Market Surges Back To Overbought As Investors Go “All In”

Market Review & Update

It seems like it was just last week that we were talking about adding exposure to portfolios. To wit:

“I suspect we may have some additional quarter-end rebalancing risk early next week. However, buying on Thursday next week, as second-quarter positioning gets underway, would not be surprising. As such, hold positions early next week and look for weaknesses to add to exposures as needed.

Such turned out to be the case as the markets slopped around early in the week. That changed as markets exploded to new highs on Wednesday and Thursday as portfolio managers charged back into the stocks sold off during the Archegos debacle.

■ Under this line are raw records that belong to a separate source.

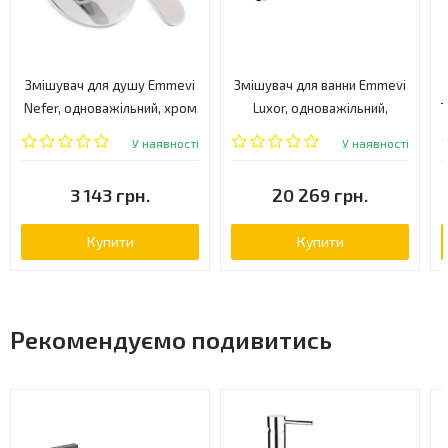
Змішувач для душу Emmevi
Змішувач для ванни Emmevi
Nefer, одноважільний, хром
Luxor, одноважільний,
T
(CR77009)
золото (OR70120R)
У наявності
У наявності
3 143 грн.
20 269 грн.
Купити
Купити
Рекомендуємо подивитись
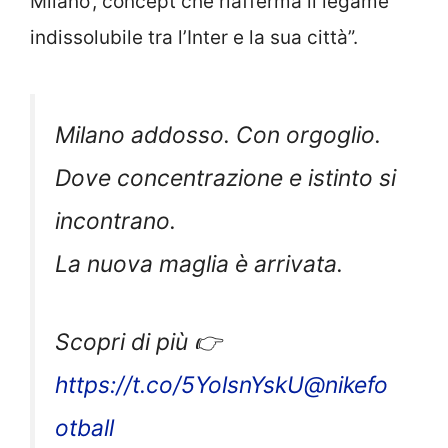
Milano’, concept che riafferma il legame
indissolubile tra l’Inter e la sua città”.
Milano addosso. Con orgoglio.
Dove concentrazione e istinto si
incontrano.
La nuova maglia è arrivata.
Scopri di più 👉
https://t.co/5YolsnYskU
@nikefo
otball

With this understanding, you can appreciate why we increased our equity exposure last week. Currently, we are at full equity allocations, with a slight increase in the duration of bonds. Such leaves our portfolios at model weights in cash with bond durations shorter than our benchmark.”

While the rally was strong with the breakout to new highs, it also sent our “money flow buy signal” back to levels that previously coincided with market congestion (blue shaded area).

Importantly, the market is trading well into 3-standard deviations above the 50-dma, and is overbought by just about every measure. Such suggests a short-term “cooling-off” period is likely. With the weekly “buy signals” intact, the markets should hold above key support levels during the next consolidation phase.

However, risks are building that have preceded more significant market declines in the past (5-10%.) As I noted in this week’s “3-Minutes” video, we suspect the timing of that correction will be mid-summer. Such a correction could indeed occur sooner, particularly if hopes for further Government spending fade, tax rates increase, or inflation surges more than expected.

Regardless, investors are more exuberant about markets than we have seen since the “” craze.

Investors Are All In

There are two critical aspects to markets currently which keep us concerned near term. During bear markets, valuations are reversed from extremes as prices decline. However, “market corrections” do not reverse valuations as multiple expansions continue.

That was the case following the economic shutdown. Due to the Federal Reserve’s extreme interventions, prices quickly reversed from long-term bullish trend lines, and valuations were never reset from extremes. As such, all valuation metrics remain near or at historical extremes. A case in point is the historical “price to sales” ratio.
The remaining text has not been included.